Travelling as a couple? New joint Blackbird boasts the best craft beer from all over Ireland as well as some of the tastiest cocktails in the North. Make sure to check out the Grand Central Bar on the Strand Road: this traditional Derry pub has been a local favourite since 1922.
Where to stay
In the middle of the city is Bishop’s Gate Hotel. The Grade B1 building dates way back to 1899 but opened as a hotel just last year.

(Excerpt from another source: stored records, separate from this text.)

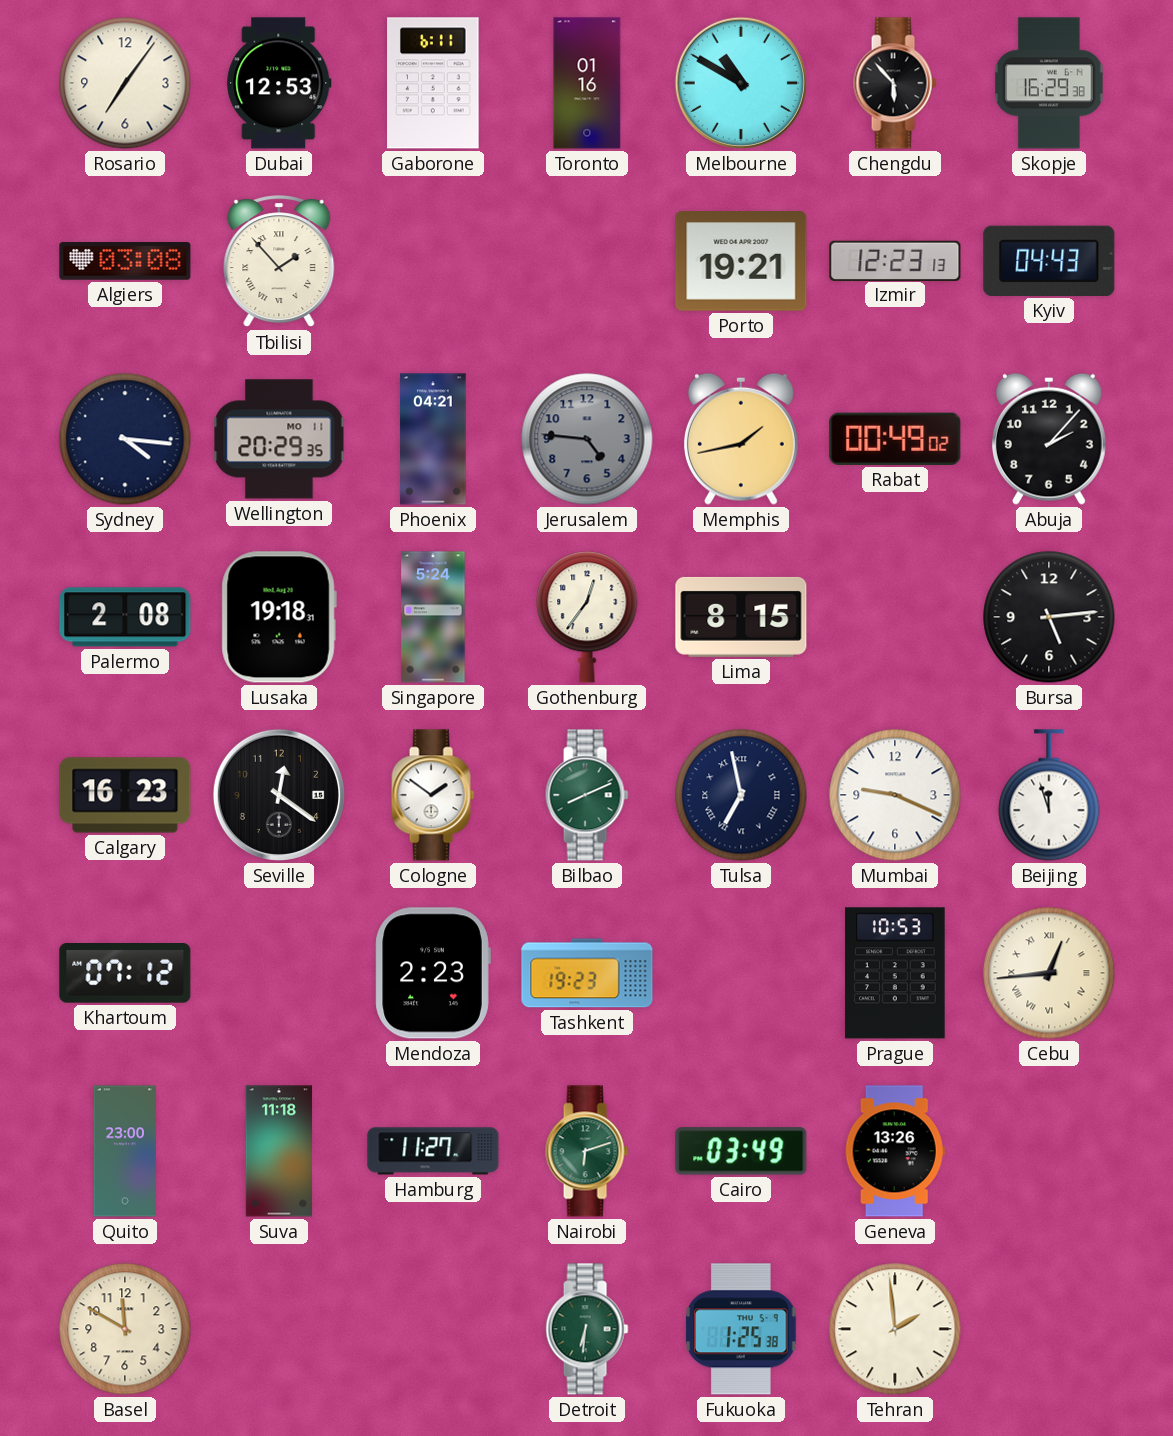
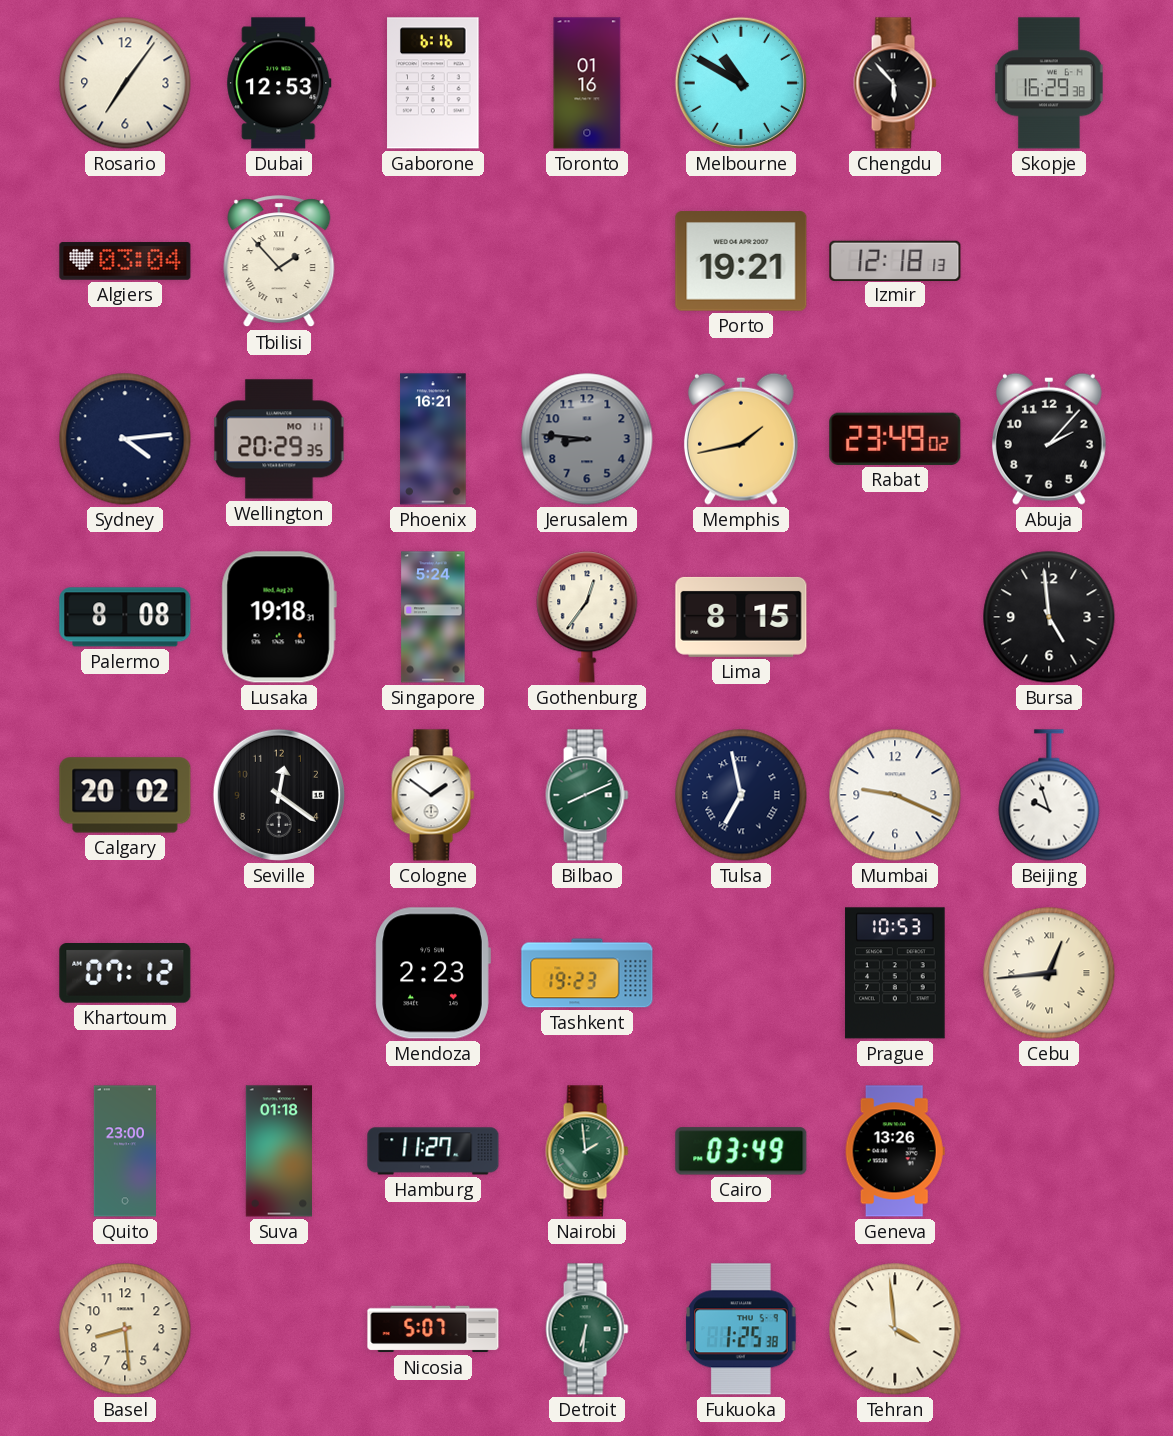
Gaborone: 6:11 -> 6:16
Algiers: 03:08 -> 03:04
Izmir: 12:23 -> 12:18
Kyiv: 04:43 -> none
Sydney: 4:16 -> 4:14
Phoenix: 04:21 -> 16:21
Jerusalem: 4:46 -> 8:46
Rabat: 00:49 -> 23:49
Palermo: 2:08 -> 8:08
Bursa: 5:14 -> 4:59
Calgary: 16:23 -> 20:02
Beijing: 11:57 -> 9:57
Suva: 11:18 -> 01:18
Nairobi: 6:12 -> 1:59
Basel: 11:50 -> 8:29
Nicosia: none -> 5:07
Tehran: 1:59 -> 3:59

It didn’t take long for the boutique hotel to make a name for itself, it was the second highest rated hotel on TripAdvisor in the whole of the UK in 2016.
All of the rooms have been designed with the building’s Edwardian heritage in mind: you are assured modern luxury with an authentic old-world feel. The best part? The location, you are within walking distance of the best sights and pubs in the city.
If you are looking to stay further afield, Beech Hill Country House is located just 2 miles outside of Derry. The period property is set on 32 acres of woodland and gardens, a real surprise given it is only ten minutes from the city centre.
It has long been a firm celebrity favourite – counting Bill Clinton and Derry’s most famous son, Seamus Heaney, among their former guests.
Experience wall-to-wall culture in the 2013 UK City of Culture, Derry~Londonderry. The last completely walled city in Ireland, it’s a fascinating mix of past and present. With a spectacular selection of museums, food and drink tours, and vibrant nightlife, it’s the perfect city break destination.